#### Work required
Search the records for the string "según" and copy every line where it turns up.

───── Information supplied

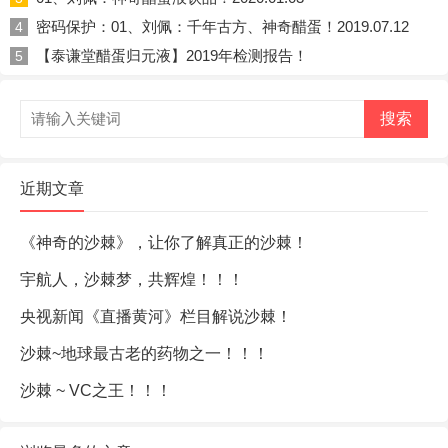
密码保护：01、刘佩：千年古方、神奇醋蛋！2019.07.12
4
【泰谦堂醋蛋归元液】2019年检测报告！
5
搜索
近期文章
《神奇的沙棘》，让你了解真正的沙棘！
宇航人，沙棘梦，共辉煌！！！
央视新闻《直播黄河》栏目解说沙棘！
沙棘~地球最古老的药物之一！！！
沙棘 ~ VC之王！！！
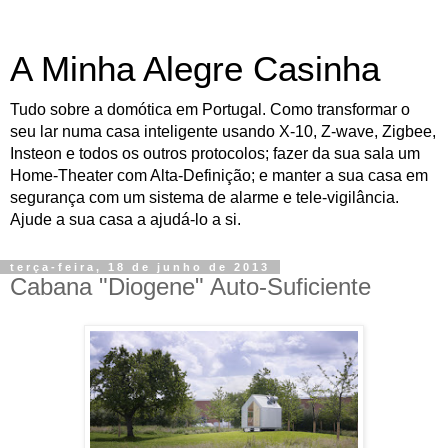
A Minha Alegre Casinha
Tudo sobre a domótica em Portugal. Como transformar o
seu lar numa casa inteligente usando X-10, Z-wave, Zigbee,
Insteon e todos os outros protocolos; fazer da sua sala um
Home-Theater com Alta-Definição; e manter a sua casa em
segurança com um sistema de alarme e tele-vigilância.
Ajude a sua casa a ajudá-lo a si.
terça-feira, 18 de junho de 2013
Cabana "Diogene" Auto-Suficiente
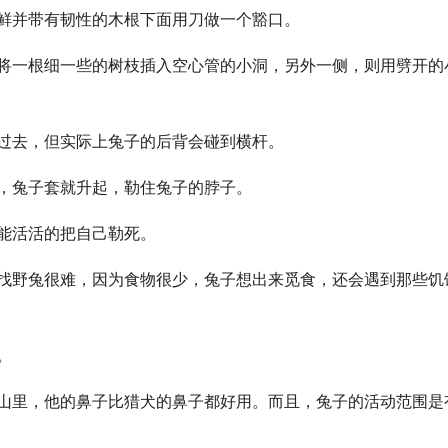
鲜并带有韧性的木根下面用刀做一个豁口。
将一根细一些的树枝插入空心管的小洞，另外一侧，则用劈开的
过去，但实际上兔子的后背会碰到横杆。
，兔子套就升起，勒住兔子的脖子。
能活活的把自己勒死。
找野兔很难，因为食物很少，兔子想出来觅食，还会遇到那些饥
。
山里，他的鼻子比猎犬的鼻子都好用。而且，兔子的活动范围是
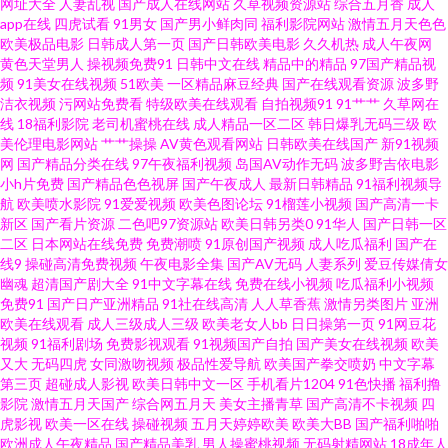
网址大全
人妻乱视
国产成人在线网站
久草视频资源站
综合五月香
成人
品久色视频网 新大香蕉av 91撸电影 超碰在线视91 豆花91社区官方地址 午夜
app在线
四虎试看
91男女
国产男小鲜肉同
福利影院网站
激情五月天色色
欧美极品电影
日韩成人第一页
国产日韩欧美电影
久久机热
成人午夜网
福利合集92 91日韓免費看 成人午夜无码 欧美高清在线视频 韩国伦理片 日本
黄色天堂男人
操视频免费91
日韩中文在线
精品中的精品
97国产精品视
频
91美女在线视频
51欧美
一区精品麻豆经典
国产在线观看资源
波多野
洁衣视频
污网站免费看
特级欧美在线观看
自拍视频91
91艹艹
久草网在
喷水传媒 91N成人 91自拍com 久久国精 手机偷拍色图 91大赛福利视频 97资
线
18福利影院
老司机蜜桃在线
成人精品一区二区
韩日爆乳无码三级
欧
美伦理电影网站
艹艹操操
AV黄色观看网站
日韩欧美在线国产
新91视频
源在线观看 九1免费网站美女 婷婷激情五月天小说 91精选视频 超碰AV福利
网
国产精品分类在线
97午夜福利视频
岛国AV动作无码
波多野吉依电影
小h片免费
国产精品色色视屏
国产午夜成人
最新日韩精品
91福利视频导
航
欧美喷水影院
91爱爱视频
欧美色图论坛
91榴莲小视频
国产高清一卡
玖玖视频香蕉 亚州福利AV不卡 91欧美麻豆精品久久 在线看h网 久久伊人蜜
新区
国产看片资源
二色吧97资源站
欧美日韩另类0
91华人
国产日韩一区
二区
日本网站在线免费
免费潮喷
91原创国产视频
成人吃瓜福利
国产在
桃av 亚洲淫淫网 91网址午夜 久久黄色天堂网 微拍福利电影 91国产下载 东方
线9
操碰高清免费视频
午夜电影全集
国产AV无码
人妻系列
爱豆传媒倩女
幽魂
超清国产剧大全
91中文字幕在线
免费在线小视频
吃瓜福利小视频
免费91
国产日产亚洲精品
91社在线高清
人人草香蕉
激情另类图片
亚洲
影库四虎AV 欧美性爱VT 夜夜精精 91色猫免费版下载 国产精品色在线 人人肏
欧美在线观看
成人三级成人三级
欧美老女人bb
日日操第一页
91网豆花
视频
91福利剧场
免费影视观看
91视频国产自拍
国产美女在线视频
欧美
视频 最新AV四虎 91熊猫传媒成人 国产精品久久一级 日韩欧美乱综合 91成人
又大
无码四虎
女同激吻视频
极品性爱导航
欧美国产拳交喷奶
中文字幕
第三页
超碰成人影视
欧美日韩中文一区
手机看片1204
91色快播
福利撸
影院
激情五月天国产
综合网五月天
美女主播青草
国产高清不卡视频
四
软件 97不卡的在线视频 久草国产av 亚洲福利一区二区 91视频在线观看视频
虎影视
欧美一区在线
操碰视频
五月天婷婷欧美
欧美大BB
国产福利啪啪
欧洲成人午夜精品
国产精品美乳
男人操蜜桃视频
无码射精网站
18成年人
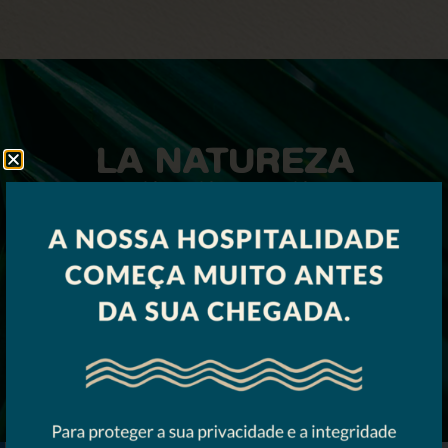
LA NATUREZA
GUIA TUDO O QUE
ACONTECE POR AQUI
Desde nuestra piscina hasta el bar frente al mar
con servicio de playa, nuestras áreas de
recreación y actividades están diseñadas para
ofrecer conexión con el entorno. Es el tiempo de la
naturaleza el que marca el ritmo: ligero, presente
y esencial.
DESCUBRE NUESTRAS EXPERIENCIAS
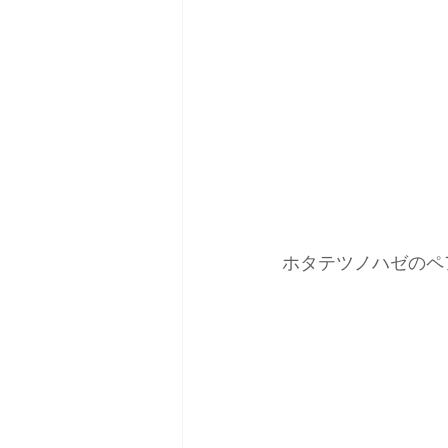
ホタテツノハゼのペ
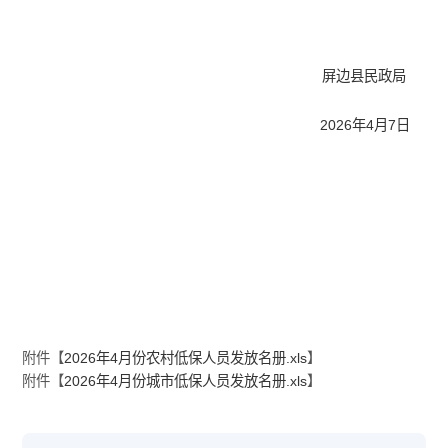
屏边县民政局
2026年4月7日
附件【
2026年4月份农村低保人员发放名册.xls
】
附件【
2026年4月份城市低保人员发放名册.xls
】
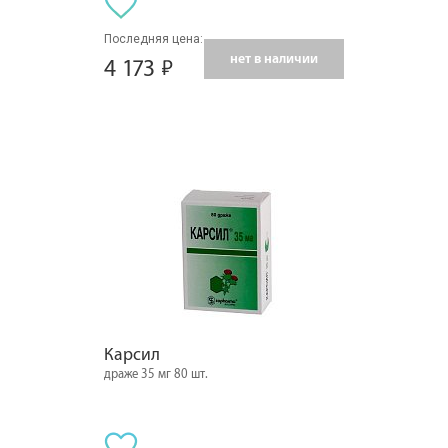
Последняя цена:
нет в наличии
4 173
Карсил
драже 35 мг 80 шт.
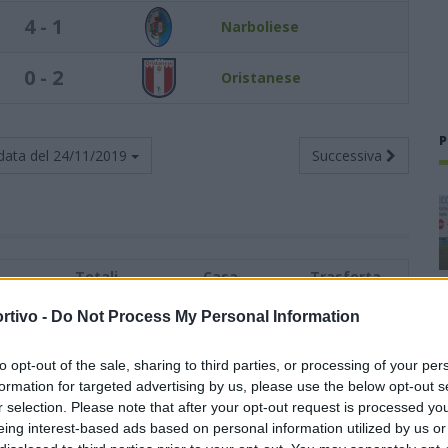
4 - 1
Narboliese
0 - 2
Oristanese
P
data del
24/11/2019
Successiva
Totali
Casa
Trasferta
i
G
V
N
P
F
S
V
N
P
F
S
V
N
P
F
S
rtivo -
Do Not Process My Personal Information
8
7
0
1
18
3
4
0
0
11
1
3
0
1
7
2
to opt-out of the sale, sharing to third parties, or processing of your per
formation for targeted advertising by us, please use the below opt-out s
8
6
2
0
16
9
3
1
0
5
2
3
1
0
11
7
r selection. Please note that after your opt-out request is processed y
eing interest-based ads based on personal information utilized by us or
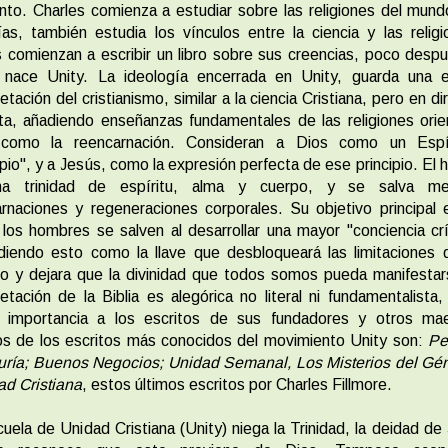
o. Charles comienza a estudiar sobre las religiones del mund
fías, también estudia los vínculos entre la ciencia y las relig
comienzan a escribir un libro sobre sus creencias, poco desp
 nace Unity. La ideología encerrada en Unity, guarda una e
retación del cristianismo, similar a la ciencia Cristiana, pero en di
a, añadiendo enseñanzas fundamentales de las religiones orie
 como la reencarnación. Consideran a Dios como un Espí
ipio", y a Jesús, como la expresión perfecta de ese principio. El
a trinidad de espíritu, alma y cuerpo, y se salva me
rnaciones y regeneraciones corporales. Su objetivo principal
los hombres se salven al desarrollar una mayor "conciencia crí
iendo esto como la llave que desbloqueará las limitaciones 
o y dejara que la divinidad que todos somos pueda manifestar
retación de la Biblia es alegórica no literal ni fundamentalista
 importancia a los escritos de sus fundadores y otros mae
os de los escritos más conocidos del movimiento Unity son:
Pe
uría; Buenos Negocios; Unidad Semanal, Los Misterios del Gén
d Cristiana
, estos últimos escritos por Charles Fillmore.
uela de Unidad Cristiana (Unity) niega la Trinidad, la deidad de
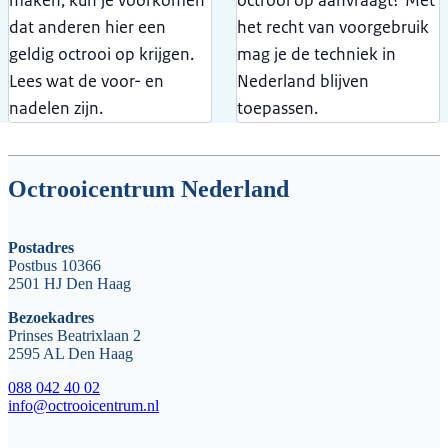
dat anderen hier een
het recht van voorgebruik
geldig octrooi op krijgen.
mag je de techniek in
Lees wat de voor- en
Nederland blijven
nadelen zijn.
toepassen.
Octrooicentrum Nederland
Postadres
Postbus 10366
2501 HJ Den Haag
Bezoekadres
Prinses Beatrixlaan 2
2595 AL Den Haag
088 042 40 02
info@octrooicentrum.nl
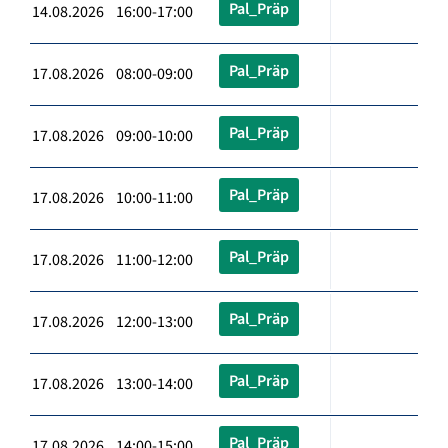
Pal_Präp
14.08.2026 16:00-17:00
Pal_Präp
17.08.2026 08:00-09:00
Pal_Präp
17.08.2026 09:00-10:00
Pal_Präp
17.08.2026 10:00-11:00
Pal_Präp
17.08.2026 11:00-12:00
Pal_Präp
17.08.2026 12:00-13:00
Pal_Präp
17.08.2026 13:00-14:00
Pal_Präp
17.08.2026 14:00-15:00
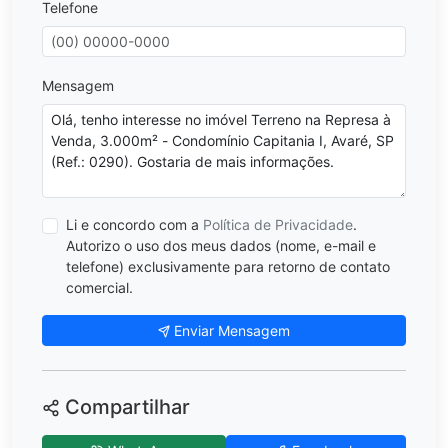
Telefone
Mensagem
Li e concordo com a
Política de Privacidade
.
Autorizo o uso dos meus dados (nome, e-mail e
telefone) exclusivamente para retorno de contato
comercial.
Enviar Mensagem
Compartilhar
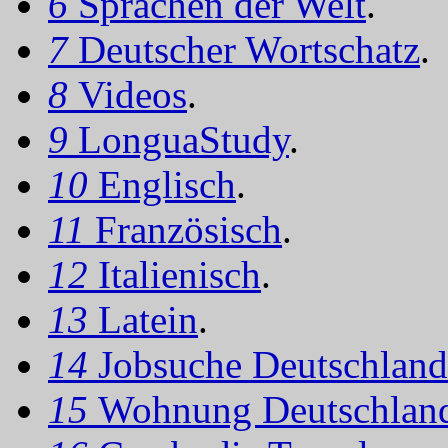
6
Sprachen der Welt
.
7
Deutscher Wortschatz
.
8
Videos
.
9
LonguaStudy
.
10
Englisch
.
11
Französisch
.
12
Italienisch
.
13
Latein
.
14
Jobsuche Deutschland
15
Wohnung Deutschlan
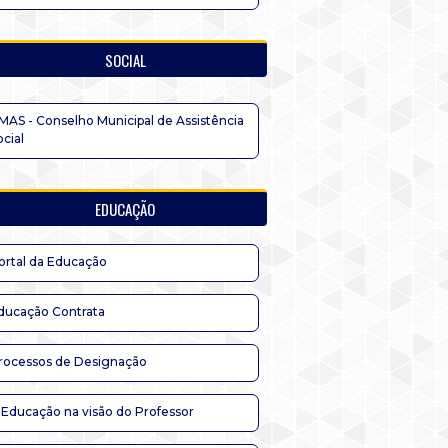
SOCIAL
MAS - Conselho Municipal de Assistência
ocial
EDUCAÇÃO
ortal da Educação
ducação Contrata
rocessos de Designação
 Educação na visão do Professor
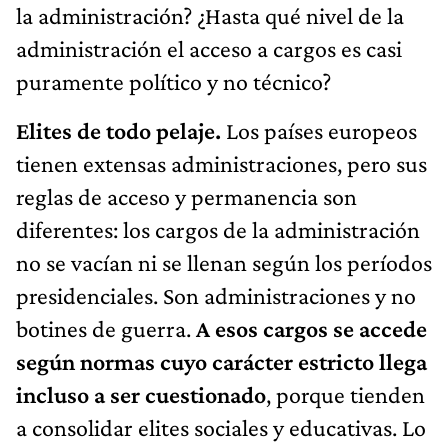
la administración? ¿Hasta qué nivel de la
administración el acceso a cargos es casi
puramente político y no técnico?
Elites de todo pelaje.
Los países europeos
tienen extensas administraciones, pero sus
reglas de acceso y permanencia son
diferentes: los cargos de la administración
no se vacían ni se llenan según los períodos
presidenciales. Son administraciones y no
botines de guerra.
A esos cargos se accede
según normas cuyo carácter estricto llega
incluso a ser cuestionado
, porque tienden
a consolidar elites sociales y educativas. Lo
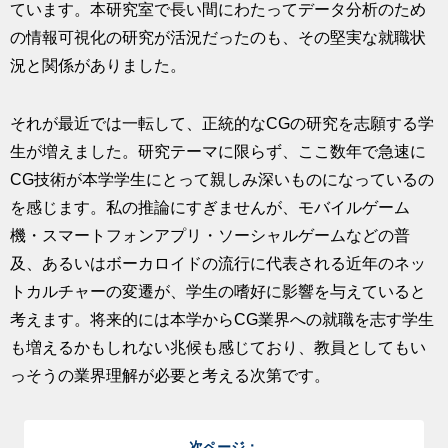
ています。本研究室で長い間にわたってデータ分析のため
の情報可視化の研究が活況だったのも、その堅実な就職状
況と関係がありました。
それが最近では一転して、正統的なCGの研究を志願する学
生が増えました。研究テーマに限らず、ここ数年で急速に
CG技術が本学学生にとって親しみ深いものになっているの
を感じます。私の推論にすぎませんが、モバイルゲーム
機・スマートフォンアプリ・ソーシャルゲームなどの普
及、あるいはボーカロイドの流行に代表される近年のネッ
トカルチャーの変遷が、学生の嗜好に影響を与えていると
考えます。将来的には本学からCG業界への就職を志す学生
も増えるかもしれない兆候も感じており、教員としてもい
っそうの業界理解が必要と考える次第です。
次ページ：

──────────

#### Result below
no se vacían ni se llenan según los períodos
según normas cuyo carácter estricto llega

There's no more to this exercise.